(Saved entries)
----------
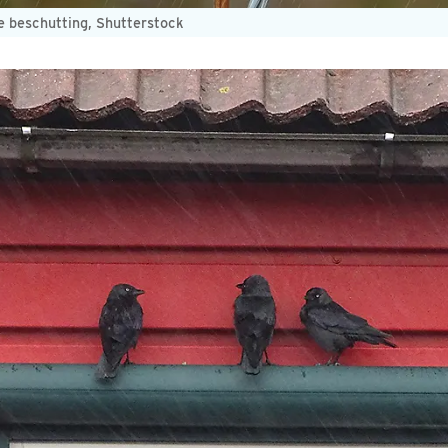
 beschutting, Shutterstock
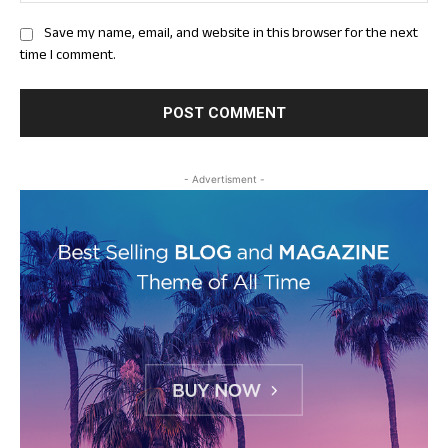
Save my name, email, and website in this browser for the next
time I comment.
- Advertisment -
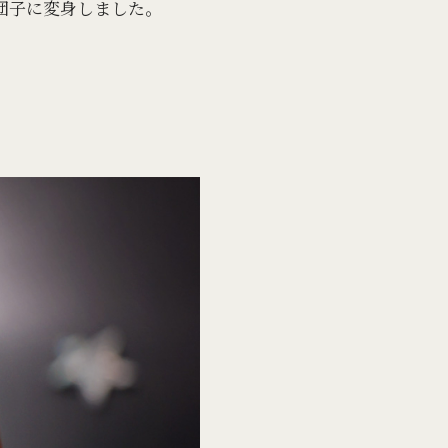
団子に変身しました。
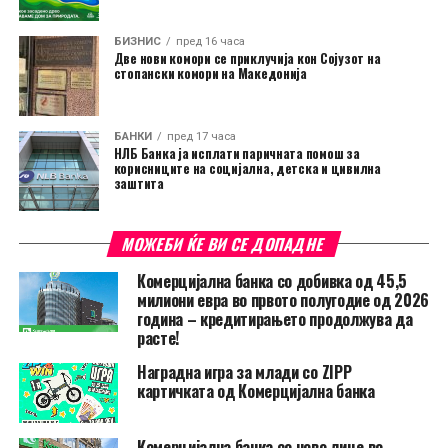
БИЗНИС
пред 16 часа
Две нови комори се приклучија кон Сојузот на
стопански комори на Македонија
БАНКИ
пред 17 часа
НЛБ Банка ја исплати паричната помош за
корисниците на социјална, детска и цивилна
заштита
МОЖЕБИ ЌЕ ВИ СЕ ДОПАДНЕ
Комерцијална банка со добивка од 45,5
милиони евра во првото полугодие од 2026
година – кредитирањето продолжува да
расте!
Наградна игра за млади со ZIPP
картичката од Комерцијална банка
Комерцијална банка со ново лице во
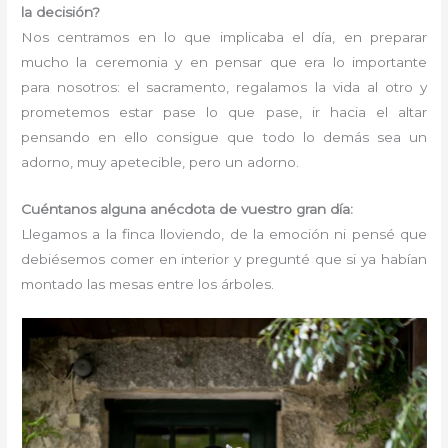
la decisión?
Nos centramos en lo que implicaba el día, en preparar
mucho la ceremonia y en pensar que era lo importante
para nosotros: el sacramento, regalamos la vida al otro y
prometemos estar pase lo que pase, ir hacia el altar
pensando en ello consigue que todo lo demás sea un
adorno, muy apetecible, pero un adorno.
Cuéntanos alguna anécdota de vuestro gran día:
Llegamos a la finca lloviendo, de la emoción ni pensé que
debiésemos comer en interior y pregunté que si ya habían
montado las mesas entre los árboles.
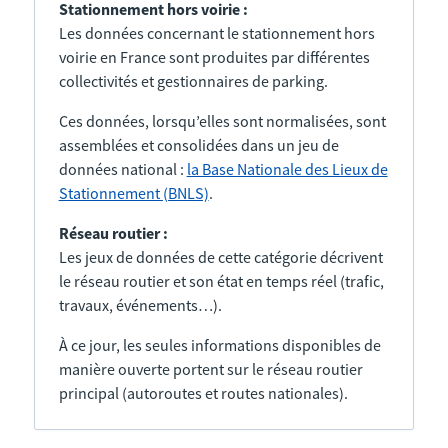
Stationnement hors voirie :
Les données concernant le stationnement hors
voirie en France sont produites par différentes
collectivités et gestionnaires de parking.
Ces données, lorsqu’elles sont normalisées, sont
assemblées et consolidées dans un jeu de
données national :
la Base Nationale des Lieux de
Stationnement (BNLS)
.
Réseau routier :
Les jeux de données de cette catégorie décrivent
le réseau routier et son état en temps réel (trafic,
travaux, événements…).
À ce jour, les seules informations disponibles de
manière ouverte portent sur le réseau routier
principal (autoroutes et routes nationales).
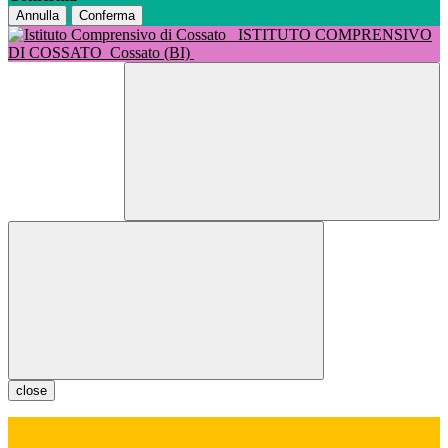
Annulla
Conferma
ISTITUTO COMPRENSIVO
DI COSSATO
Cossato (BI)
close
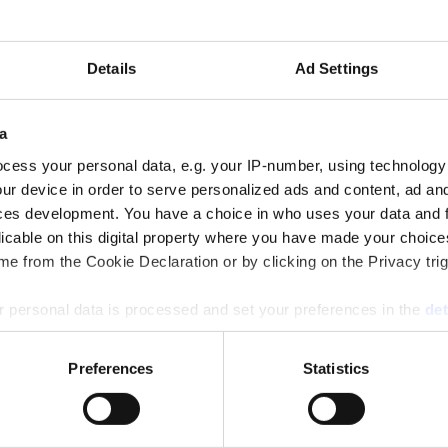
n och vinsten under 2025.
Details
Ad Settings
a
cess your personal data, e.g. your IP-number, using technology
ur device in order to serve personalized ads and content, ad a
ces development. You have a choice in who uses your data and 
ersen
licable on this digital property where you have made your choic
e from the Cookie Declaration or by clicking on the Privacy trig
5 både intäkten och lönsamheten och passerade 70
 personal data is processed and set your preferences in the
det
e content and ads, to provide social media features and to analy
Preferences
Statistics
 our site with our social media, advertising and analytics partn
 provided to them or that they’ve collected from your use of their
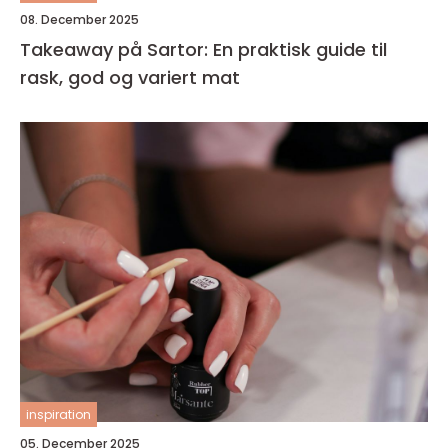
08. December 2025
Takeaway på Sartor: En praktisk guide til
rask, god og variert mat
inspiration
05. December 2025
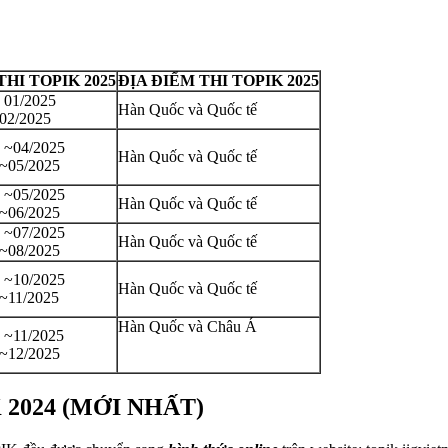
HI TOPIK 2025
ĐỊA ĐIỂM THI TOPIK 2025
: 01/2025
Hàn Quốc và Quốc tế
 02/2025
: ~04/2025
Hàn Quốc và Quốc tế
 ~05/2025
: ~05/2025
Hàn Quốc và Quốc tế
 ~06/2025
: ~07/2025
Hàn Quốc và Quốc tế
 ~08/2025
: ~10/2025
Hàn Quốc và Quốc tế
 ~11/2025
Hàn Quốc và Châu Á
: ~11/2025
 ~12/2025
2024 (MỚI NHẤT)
----------
**WHAT THE EXERCISE ASKS**: Line count for the word "Комерцијална": tally the lines in the records that include it and give only the result.

**EXERCISE RESPONSE**: 3